Now here we are. Trump’s back in office — and he’s gone even further than I predicted. He didn’t just rip up Biden’s climate agenda; he imposed broad “America First” tariffs across the board to drag manufacturing back onto U.S. soil. Twenty-five percent duties on Canadian and Mexican goods, combined with tax breaks and energy policies that make it cheaper to produce in America than anywhere else. That single move detonated the fragile logic behind Trudeau and Freeland’s so-called industrial strategy.
So Stellantis did what any corporation would do when faced with a government that punishes production and a neighbour that rewards it: it packed up and left. The company took billions in Canadian subsidies, thanked Ottawa for the free money, then announced a $13 billion expansion in the United States—under Trump’s protectionist umbrella.
Let’s be clear: when I bet, I bet smart. I hedge. I read the table. I make damn sure I’m holding something real. These people—the Liberal government—went all in with a high card and a hollow narrative, betting your tax dollars on a political fantasy. They thought they could bluff their way into an industrial renaissance while ignoring the shift happening just across the border.

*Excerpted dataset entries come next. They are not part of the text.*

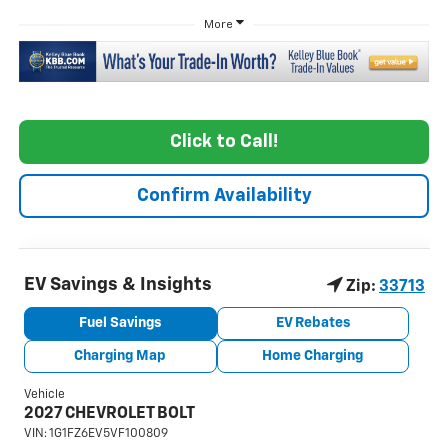
More
Click to Call!
Confirm Availability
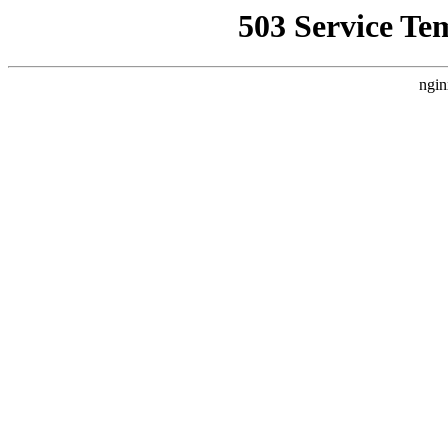
503 Service Te
ngin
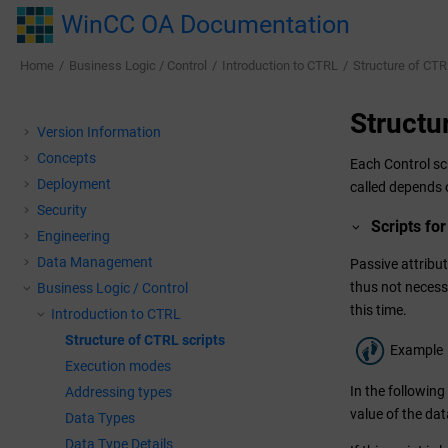
Jump to main content
WinCC OA Documentation
Home
Business Logic / Control
Introduction to CTRL
Structure of CTR
Structu
Version Information
Concepts
Each Control scr
Deployment
called depends o
Security
Scripts for
Engineering
Data Management
Passive attribut
thus not necessa
Business Logic / Control
this time.
Introduction to CTRL
Structure of CTRL scripts
Example
Execution modes
In the following
Addressing types
value of the da
Data Types
Data Type Details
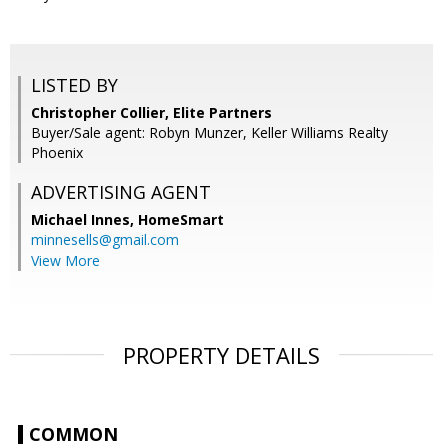
LISTED BY
Christopher Collier, Elite Partners
Buyer/Sale agent: Robyn Munzer, Keller Williams Realty
Phoenix
ADVERTISING AGENT
Michael Innes,
HomeSmart
minnesells@gmail.com
View More
PROPERTY DETAILS
COMMON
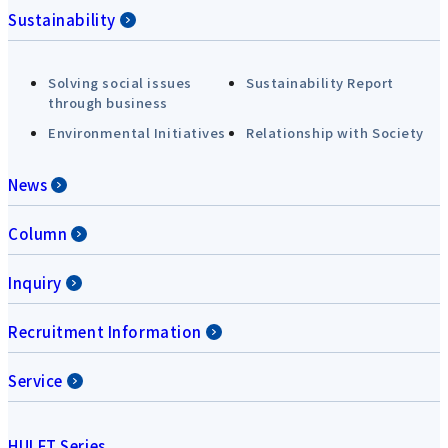
Sustainability
Solving social issues
Sustainability Report
through business
Environmental Initiatives
Relationship with Society
News
Column
Inquiry
Recruitment Information
Service
HULFT Series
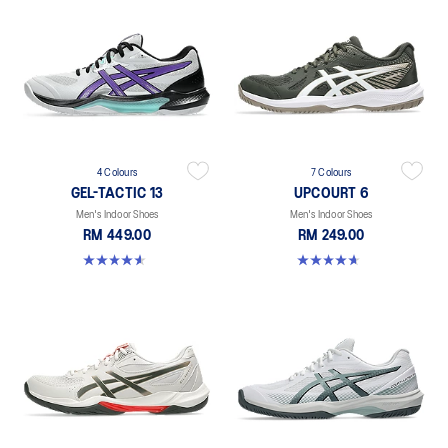
4 Colours
7 Colours
GEL-TACTIC 13
UPCOURT 6
Men's Indoor Shoes
Men's Indoor Shoes
RM 449.00
RM 249.00
4.5 out of 5 stars. 31 reviews
4.6 out of 5 stars. 251 reviews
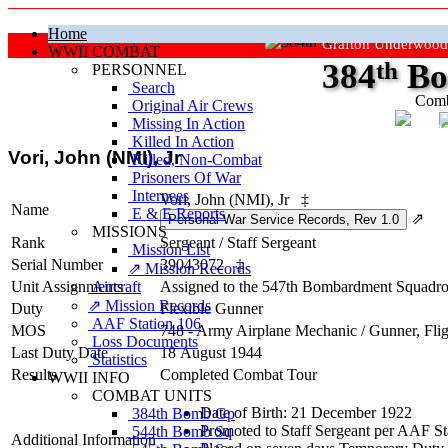
Home
Grafton Underwood
WWII COMBAT
384
th
Bo
PERSONNEL
Search
Comb
Original Air Crews
Missing In Action
"Ke
Killed In Action
Vori, John (NMI), Jr
Killed, Non‑Combat
Prisoners Of War
Internees
Vori, John (NMI), Jr
‡
Name
E & E Reports
⇗
MISSIONS
Rank
Sergeant
/
Staff Sergeant
Mission List
Serial Number
39043072
‡
⇗ Mission Records
Unit Assignments
Aircraft
Assigned to the 547th Bombardment Squadron
⇗ Mission Records
Duty
Flexible Gunner
AAF Station 106
MOS
748 - Army Airplane Mechanic / Gunner, Fli
Loss Documents
Last Duty Date
18 August 1944
Statistics
Results
Completed Combat Tour
WWII INFO
COMBAT UNITS
Date of Birth: 21 December 1922
384th Bomb Gp
Promoted to Staff Sergeant per AAF St
544th Bomb Sq
Additional Information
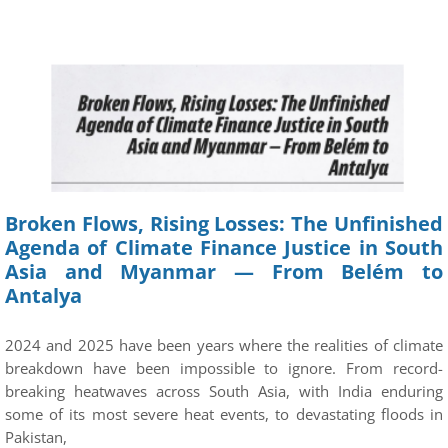
Broken Flows, Rising Losses: The Unfinished
Agenda of Climate Finance Justice in South
Asia and Myanmar — From Belém to
Antalya
2024 and 2025 have been years where the realities of climate
breakdown have been impossible to ignore. From record-
breaking heatwaves across South Asia, with India enduring
some of its most severe heat events, to devastating floods in
Pakistan,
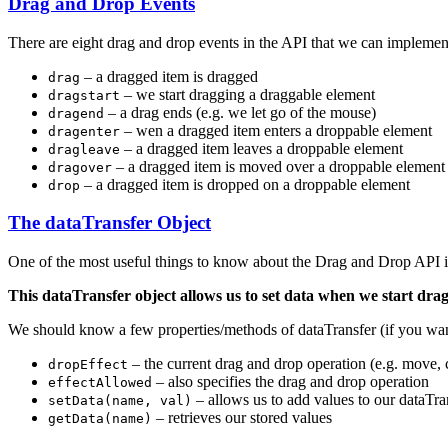
Drag and Drop Events
There are eight drag and drop events in the API that we can implemen
– a dragged item is dragged
drag
– we start dragging a draggable element
dragstart
– a drag ends (e.g. we let go of the mouse)
dragend
– wen a dragged item enters a droppable element
dragenter
– a dragged item leaves a droppable element
dragleave
– a dragged item is moved over a droppable element (
dragover
– a dragged item is dropped on a droppable element
drop
The dataTransfer Object
One of the most useful things to know about the Drag and Drop API is 
This dataTransfer object allows us to set data when we start dr
We should know a few properties/methods of dataTransfer (if you wa
– the current drag and drop operation (e.g. move,
dropEffect
– also specifies the drag and drop operation
effectAllowed
– allows us to add values to our dataTra
setData(name, val)
– retrieves our stored values
getData(name)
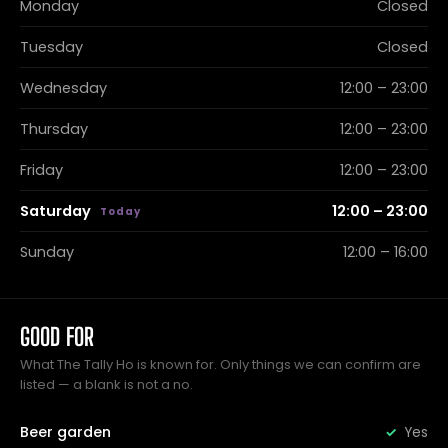
Monday
Closed
Tuesday
Closed
Wednesday
12:00 – 23:00
Thursday
12:00 – 23:00
Friday
12:00 – 23:00
Saturday
12:00 – 23:00
Sunday
12:00 – 16:00
GOOD FOR
What The Tally Ho is known for. Only things we can confirm are
listed — a blank is not a no.
Beer garden
Yes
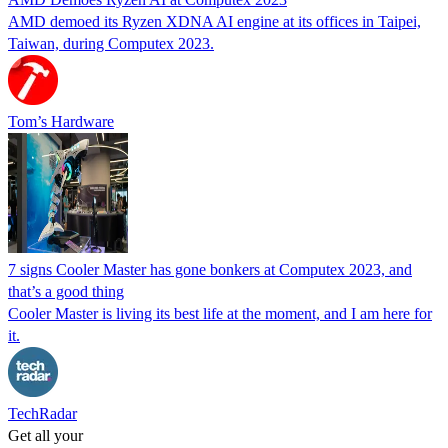
AMD demoed its Ryzen XDNA AI engine at its offices in Taipei,
Taiwan, during Computex 2023.
Tom’s Hardware
7 signs Cooler Master has gone bonkers at Computex 2023, and
that’s a good thing
Cooler Master is living its best life at the moment, and I am here for
it.
TechRadar
Get all your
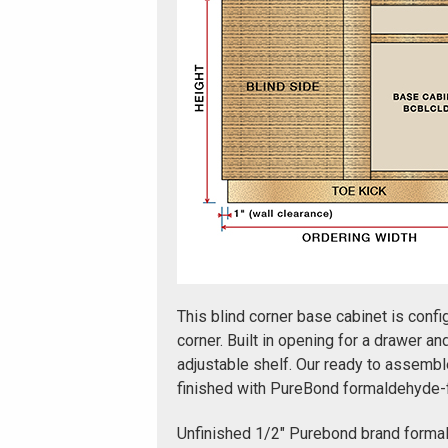
This blind corner base cabinet is config
corner. Built in opening for a drawer an
adjustable shelf. Our ready to assembl
finished with PureBond formaldehyde-
Unfinished 1/2" Purebond brand forma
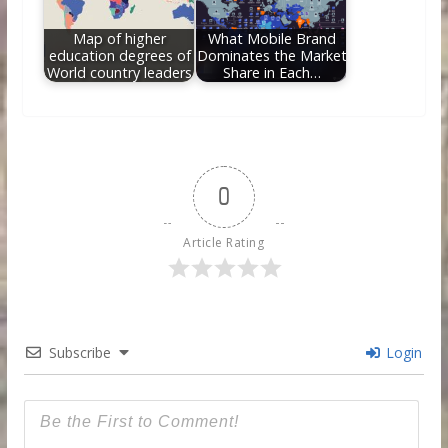
Map of higher
What Mobile Brand
education degrees of
Dominates the Market
World country leaders
Share in Each…
0
Article Rating
Subscribe
Login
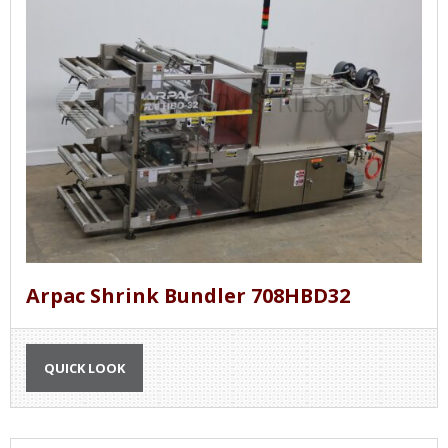
Arpac Shrink Bundler 708HBD32
QUICK LOOK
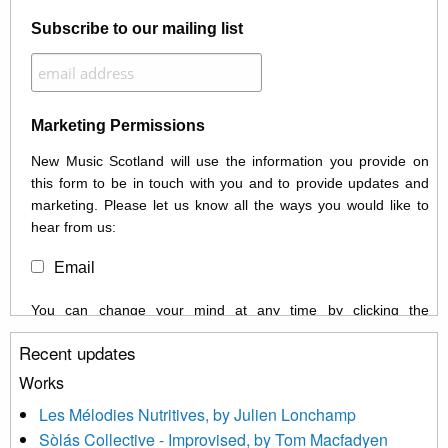
Subscribe to our mailing list
Marketing Permissions
New Music Scotland will use the information you provide on
this form to be in touch with you and to provide updates and
marketing. Please let us know all the ways you would like to
hear from us:
Email
You can change your mind at any time by clicking the
unsubscribe link in the footer of any email you receive from us,
Recent updates
or by contacting us at info@newmusicscotland.co.uk. We will
treat your information with respect. By clicking below, you
Works
agree that we may process your information to keep you
Les Mélodies Nutritives, by Julien Lonchamp
updated with relevant new music (as defined on our website)
Sòlás Collective - Improvised, by Tom Macfadyen
news, events and invitations to submit information both by us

And you want final thoughts? Here they are: I am absolutely sickened by the people responsible for this disaster and you know exactly who I mean. Chrystia Freeland, who vanished from Cabinet and failed up into some made up ambassador’s post, her entire political career a string of bailouts, virtue signals, and globalist pageantry. And François-Philippe Champagne, the man who handed out our tax dollars like Monopoly money and couldn’t negotiate a cup of coffee without being outplayed.
They won an election based on this. Based on lies. Based on phony climate promises and fake job projections and polls manipulated by the same Mainstream Media that cashes federal subsidy cheques while calling themselves journalists. Do you think they’re going to hold Champagne accountable? Do you think they’re going to track Freeland down between photo ops in Kyiv and ask how 3,000 Canadian families are supposed to pay their mortgage now?
Of course not. They’re all on the same payroll.
Well guess what, I’m not. I don’t take their money. I don’t need their approval. And I am not shutting up. Not now. Not until that committee gets answers. Not until those ministers are dragged before Parliament. And not until Chrystia Freeland and François-Philippe Champagne are fired for the betrayal they’ve inflicted on Canadian workers.
This isn’t over. Not by a long shot. I’m going to bang this drum until it splits. And every time they try to bury this story, I’ll be there digging it back up. You’ve been lied to. Robbed. Betrayed. And someone is finally going to answer for it.